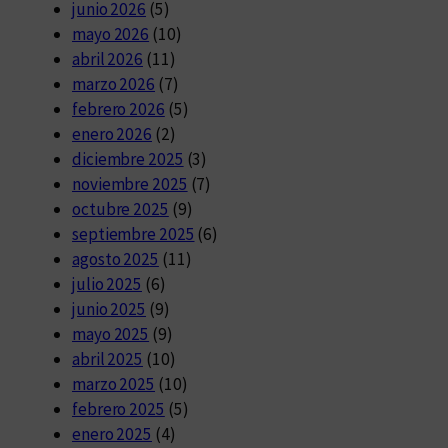
junio 2026
(5)
mayo 2026
(10)
abril 2026
(11)
marzo 2026
(7)
febrero 2026
(5)
enero 2026
(2)
diciembre 2025
(3)
noviembre 2025
(7)
octubre 2025
(9)
septiembre 2025
(6)
agosto 2025
(11)
julio 2025
(6)
junio 2025
(9)
mayo 2025
(9)
abril 2025
(10)
marzo 2025
(10)
febrero 2025
(5)
enero 2025
(4)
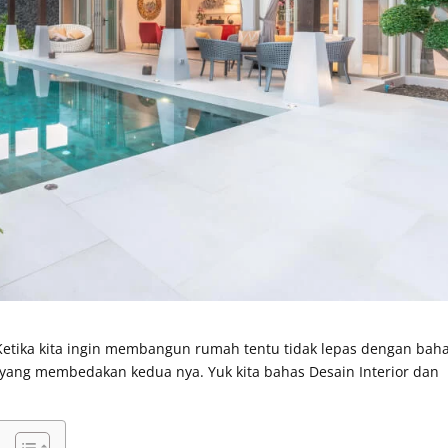
Ketika kita ingin membangun rumah tentu tidak lepas dengan bah
ja yang membedakan kedua nya. Yuk kita bahas Desain Interior dan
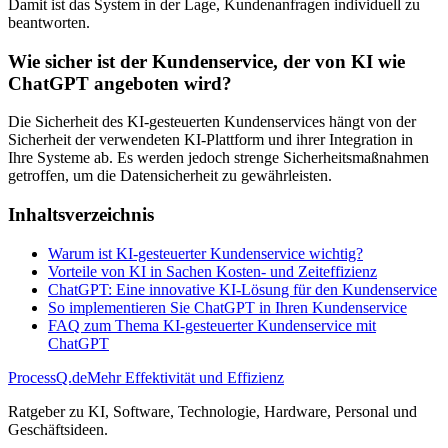
Damit ist das System in der Lage, Kundenanfragen individuell zu
beantworten.
Wie sicher ist der Kundenservice, der von KI wie
ChatGPT angeboten wird?
Die Sicherheit des KI-gesteuerten Kundenservices hängt von der
Sicherheit der verwendeten KI-Plattform und ihrer Integration in
Ihre Systeme ab. Es werden jedoch strenge Sicherheitsmaßnahmen
getroffen, um die Datensicherheit zu gewährleisten.
Inhaltsverzeichnis
Warum ist KI-gesteuerter Kundenservice wichtig?
Vorteile von KI in Sachen Kosten- und Zeiteffizienz
ChatGPT: Eine innovative KI-Lösung für den Kundenservice
So implementieren Sie ChatGPT in Ihren Kundenservice
FAQ zum Thema KI-gesteuerter Kundenservice mit
ChatGPT
ProcessQ.de
Mehr Effektivität und Effizienz
Ratgeber zu KI, Software, Technologie, Hardware, Personal und
Geschäftsideen.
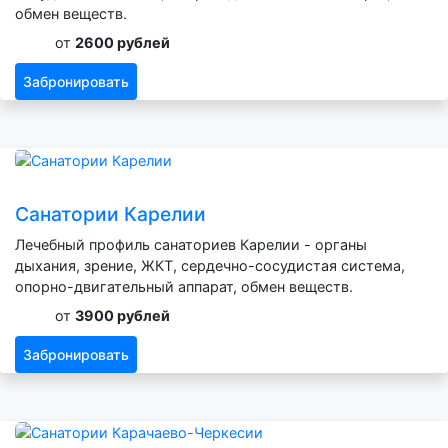
обмен веществ.
от
2600 рублей
Забронировать
Санатории Карелии
Лечебный профиль санаториев Карелии - органы
дыхания, зрение, ЖКТ, сердечно-сосудистая система,
опорно-двигательный аппарат, обмен веществ.
от
3900 рублей
Забронировать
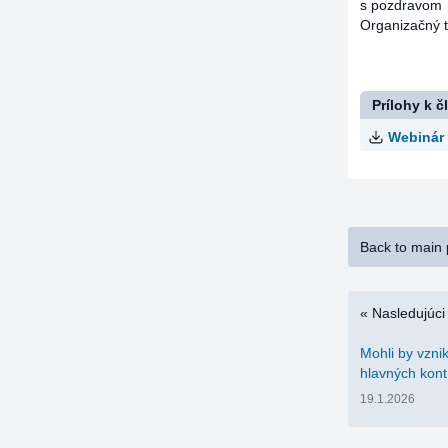
s pozdravom
Organizačný 
Prílohy k č
Webinár
Back to main
« Nasledujúci
Mohli by vzni
hlavných kont
19.1.2026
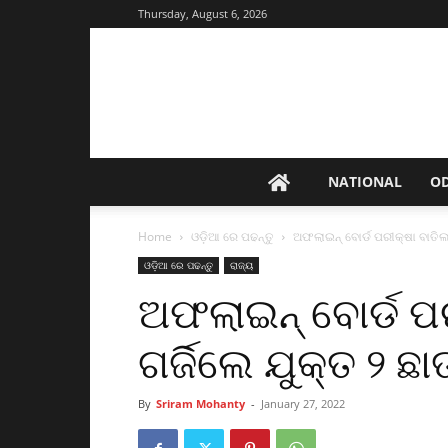
Thursday, August 6, 2026
NATIONAL
O
Home
ଓଡ଼ିଆ ରେ ପଢନ୍ତୁ
ଅଫଲାଇନ୍‌ ବୋର୍ଡ ପରୀକ୍ଷା ବାତିଲ 
ଓଡ଼ିଆ ରେ ପଢନ୍ତୁ
ରାଜ୍ୟ
ଅଫଲାଇନ୍‌ ବୋର୍ଡ ପ
ଗର୍ଜିଲେ ଯୁକ୍ତ ୨ ଛା
By
Sriram Mohanty
-
January 27, 2022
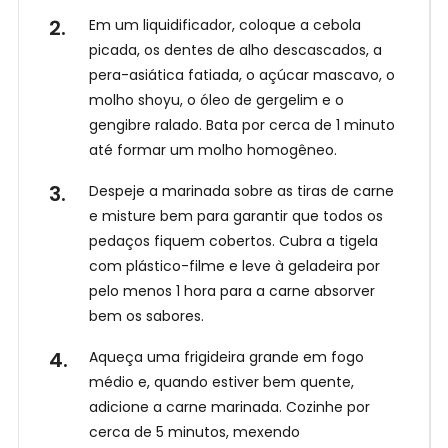
r
Receba
nossas
e
Em um liquidificador, coloque a cebola
Receitas
no
a
picada, os dentes de alho descascados, a
WhatsApp!
g
pera-asiática fatiada, o açúcar mascavo, o
o
molho shoyu, o óleo de gergelim e o
r
gengibre ralado. Bata por cerca de 1 minuto
a
até formar um molho homogêneo.
Despeje a marinada sobre as tiras de carne
e misture bem para garantir que todos os
pedaços fiquem cobertos. Cubra a tigela
com plástico-filme e leve à geladeira por
pelo menos 1 hora para a carne absorver
bem os sabores.
Aqueça uma frigideira grande em fogo
médio e, quando estiver bem quente,
adicione a carne marinada. Cozinhe por
cerca de 5 minutos, mexendo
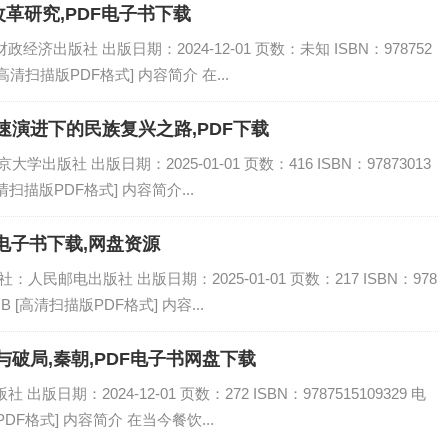
革研究,PDF电子书下载
济出版社 出版日期：2024-12-01 页数：未知 ISBN：978752
[高清扫描版PDF格式] 内容简介 在...
速演进下的民族复兴之路,PDF下载
出版社 出版日期：2025-01-01 页数：416 ISBN：97873013
高清扫描版PDF格式] 内容简介...
电子书下载,网盘资源
人民邮电出版社 出版日期：2025-01-01 页数：217 ISBN：978
MB [高清扫描版PDF格式] 内容...
破局,秦朝,PDF电子书网盘下载
日期：2024-12-01 页数：272 ISBN：9787515109329 电
DF格式] 内容简介 在当今餐饮...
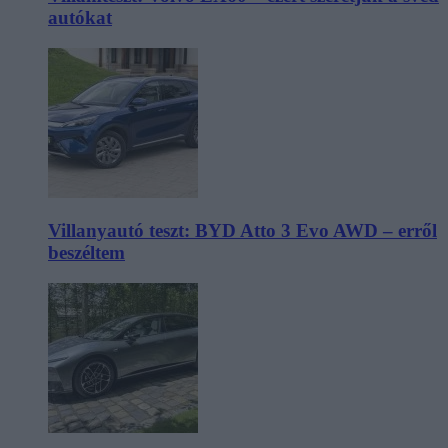
autókat
Villanyautó teszt: BYD Atto 3 Evo AWD – erről
beszéltem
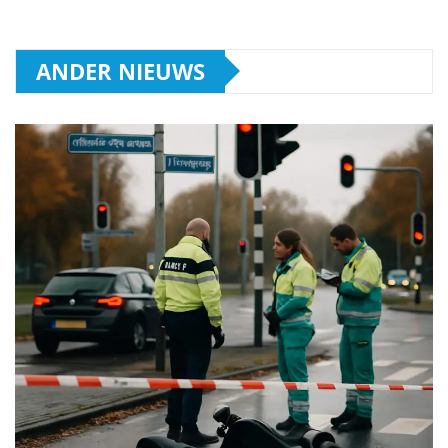
ANDER NIEUWS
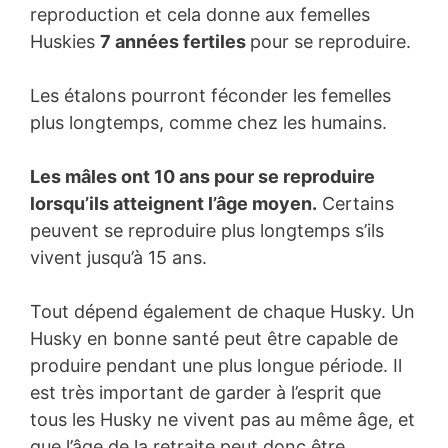
reproduction et cela donne aux femelles
Huskies
7 années fertiles
pour se reproduire.
Les étalons pourront féconder les femelles
plus longtemps, comme chez les humains.
Les mâles ont 10 ans pour se reproduire
lorsqu’ils atteignent l’âge moyen.
Certains
peuvent se reproduire plus longtemps s’ils
vivent jusqu’à 15 ans.
Tout dépend également de chaque Husky. Un
Husky en bonne santé peut être capable de
produire pendant une plus longue période. Il
est très important de garder à l’esprit que
tous les Husky ne vivent pas au même âge, et
que l’âge de la retraite peut donc être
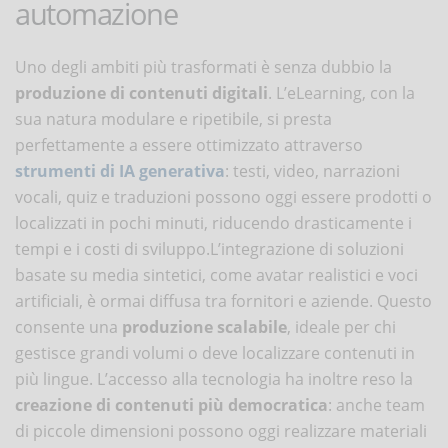
automazione
Uno degli ambiti più trasformati è senza dubbio la
produzione di contenuti digitali
. L’eLearning, con la
sua natura modulare e ripetibile, si presta
perfettamente a essere ottimizzato attraverso
strumenti di IA generativa
: testi, video, narrazioni
vocali, quiz e traduzioni possono oggi essere prodotti o
localizzati in pochi minuti, riducendo drasticamente i
tempi e i costi di sviluppo​.L’integrazione di soluzioni
basate su media sintetici, come avatar realistici e voci
artificiali, è ormai diffusa tra fornitori e aziende. Questo
consente una
produzione scalabile
, ideale per chi
gestisce grandi volumi o deve localizzare contenuti in
più lingue. L’accesso alla tecnologia ha inoltre reso la
creazione di contenuti
più democratica
: anche team
di piccole dimensioni possono oggi realizzare materiali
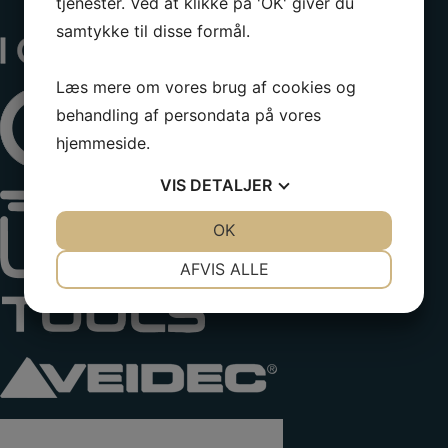
tjenester. Ved at klikke på 'OK' giver du
samtykke til disse formål.
Læs mere om vores brug af cookies og
behandling af persondata på vores
hjemmeside.
VIS
DETALJER
JA
NEJ
OK
JA
NEJ
NØDVENDIGE
PRÆFERENCER
AFVIS ALLE
JA
NEJ
JA
NEJ
MARKETING
STATISTIK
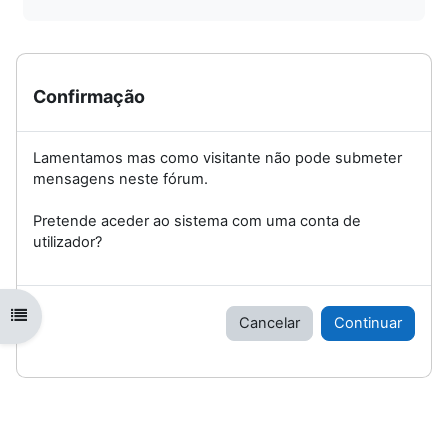
Confirmação
Lamentamos mas como visitante não pode submeter
mensagens neste fórum.
Pretende aceder ao sistema com uma conta de
utilizador?
Abrir índice da disciplina
Cancelar
Continuar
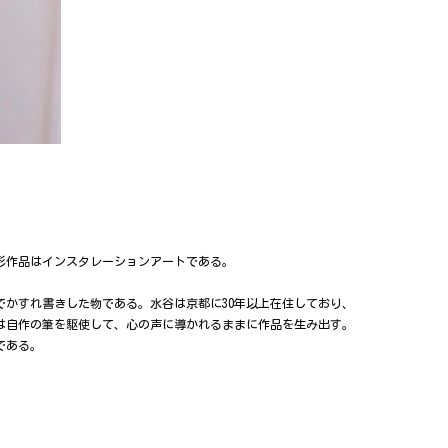
形作品はインスタレーションアートである。
でかすれ書きした物である。水谷は京都に30年以上在住しており、
は自作の筆を駆使して、心の声に導かれるままに作品を生み出す。
である。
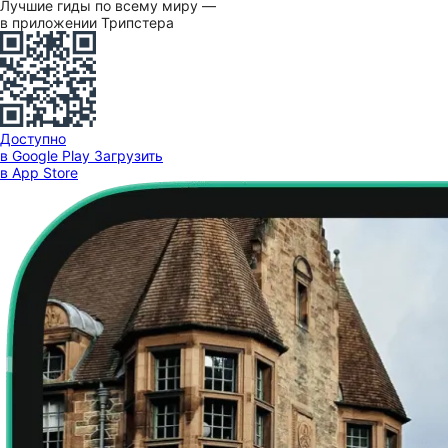
Лучшие гиды по всему миру —
в приложении Трипстера
Доступно
в Google Play
Загрузить
в App Store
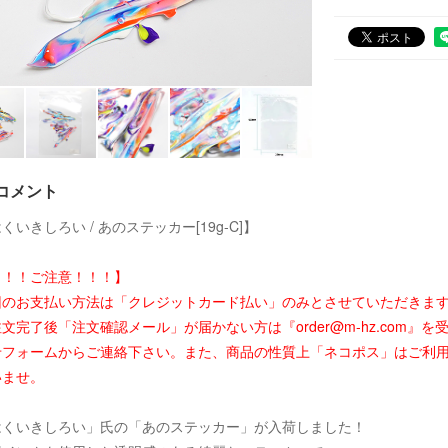
コメント
くいきしろい / あのステッカー[19g-C]】
！！！ご注意！！！】
回のお支払い方法は「クレジットカード払い」のみとさせていただきま
文完了後「注文確認メール」が届かない方は『order@m-hz.com
せフォームからご連絡下さい。また、商品の性質上「ネコポス」はご利
いませ。
はくいきしろい」氏の「あのステッカー」が入荷しました！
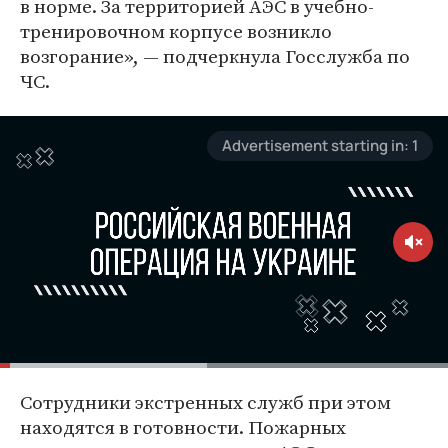
в норме. За территорией АЭС в учебно-
тренировочном корпусе возникло
возгорание», — подчеркнула Госслужба по
ЧС.
Сотрудники экстренных служб при этом
находятся в готовности. Пожарных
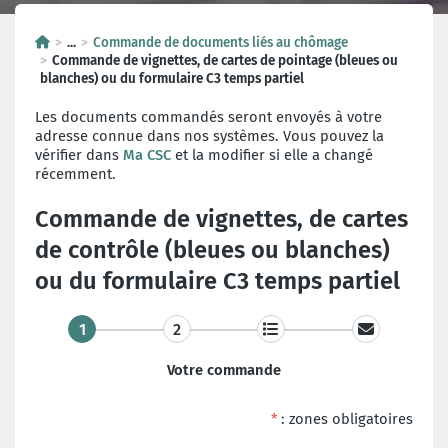
...
Commande de documents liés au chômage
Commande de vignettes, de cartes de pointage (bleues ou
blanches) ou du formulaire C3 temps partiel
Les documents commandés seront envoyés à votre
adresse connue dans nos systèmes. Vous pouvez la
vérifier dans
Ma CSC
et la modifier si elle a changé
récemment.
Commande de vignettes, de cartes
de contrôle (bleues ou blanches)
ou du formulaire C3 temps partiel
1
2
Votre commande
*
: zones obligatoires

•••

**Your goal**
Looking at the listing above, count every line in which the string "あのステッカー" appears, and give only that count.

**Result for this task**
2